A more abstract view of the generalized open() issue
Part of the generalized open() problem is that
such generalized open()s silently cross what I will call 'security
contexts'. Here a security context is both what you can do and where
the data is coming from; read versus write versus run a pipe, local
files versus remote URLs, and so on.
When something is security sensitive (and open() is here), it should
either be explicit about what security context it is operating in,
or it should at least be explicit about the fact that it is crossing
them. In other words, this is one of the places where you deliberately
want to break abstractions, so that there is no possibility of code
accidentally operating in the wrong security context.

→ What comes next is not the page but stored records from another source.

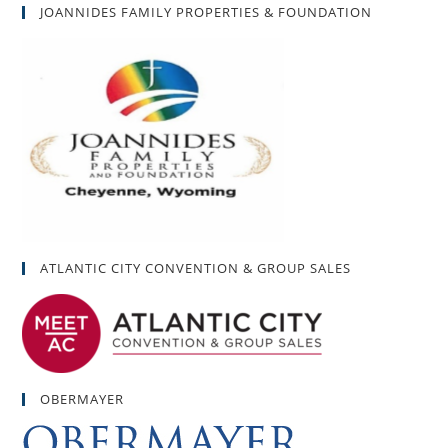
JOANNIDES FAMILY PROPERTIES & FOUNDATION
ATLANTIC CITY CONVENTION & GROUP SALES
OBERMAYER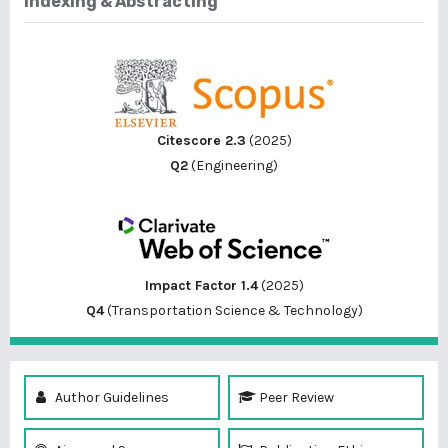
Indexing & Abstracting
Citescore 2.3
(2025)
Q2
(Engineering)
Impact Factor 1.4
(2025)
Q4
(Transportation Science & Technology)
Author Guidelines
Peer Review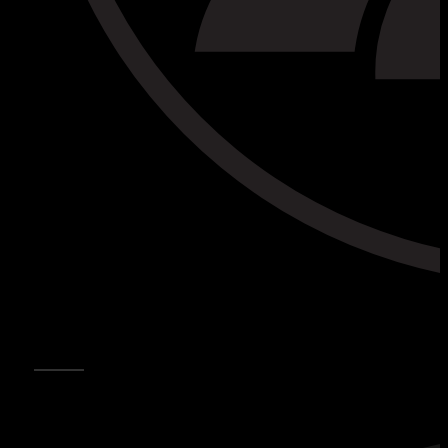
CONTACTS
CONTACT US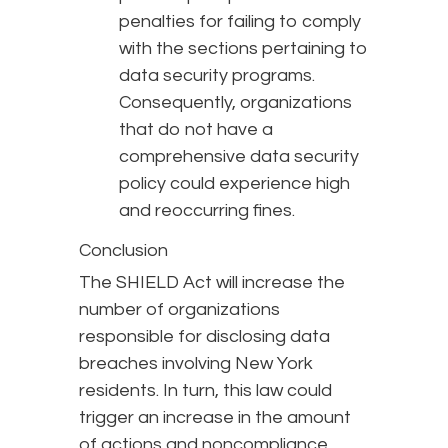
penalties for failing to comply
with the sections pertaining to
data security programs.
Consequently, organizations
that do not have a
comprehensive data security
policy could experience high
and reoccurring fines.
Conclusion
The SHIELD Act will increase the
number of organizations
responsible for disclosing data
breaches involving New York
residents. In turn, this law could
trigger an increase in the amount
of actions and noncompliance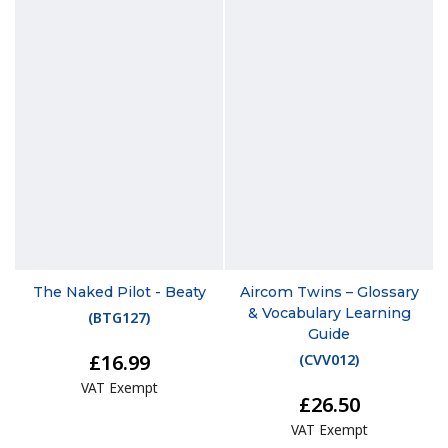
The Naked Pilot - Beaty
Aircom Twins – Glossary
& Vocabulary Learning
(
BTG127
)
Guide
£16.99
(
CVV012
)
VAT Exempt
£26.50
VAT Exempt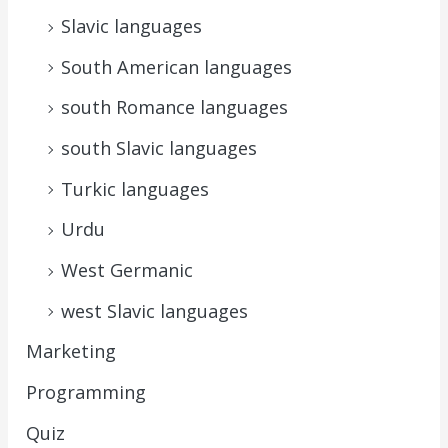
Slavic languages
South American languages
south Romance languages
south Slavic languages
Turkic languages
Urdu
West Germanic
west Slavic languages
Marketing
Programming
Quiz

As a corollary, namespaces that cross security contexts are a danger
sign. Firefox has had problems with because its internal files and
resources are partly named using URIs in the chrome:// scheme, so lots
of things that accept URLs have to be blocked from using them (and
sometimes stuff using chrome:// URLs had to be blocked from using other
sorts of URLs). And of course there's the great fun to be had because
browsers accept 'javascript:' as a scheme in URLs.
(I suspect that these things sneak into languages partly because the
language designers did not see them as crossing security boundaries, and
in part I think this may be because security boundaries sometimes only
become obvious with painful experience. After all, no one deliberately
puts security holes in their language or their library.)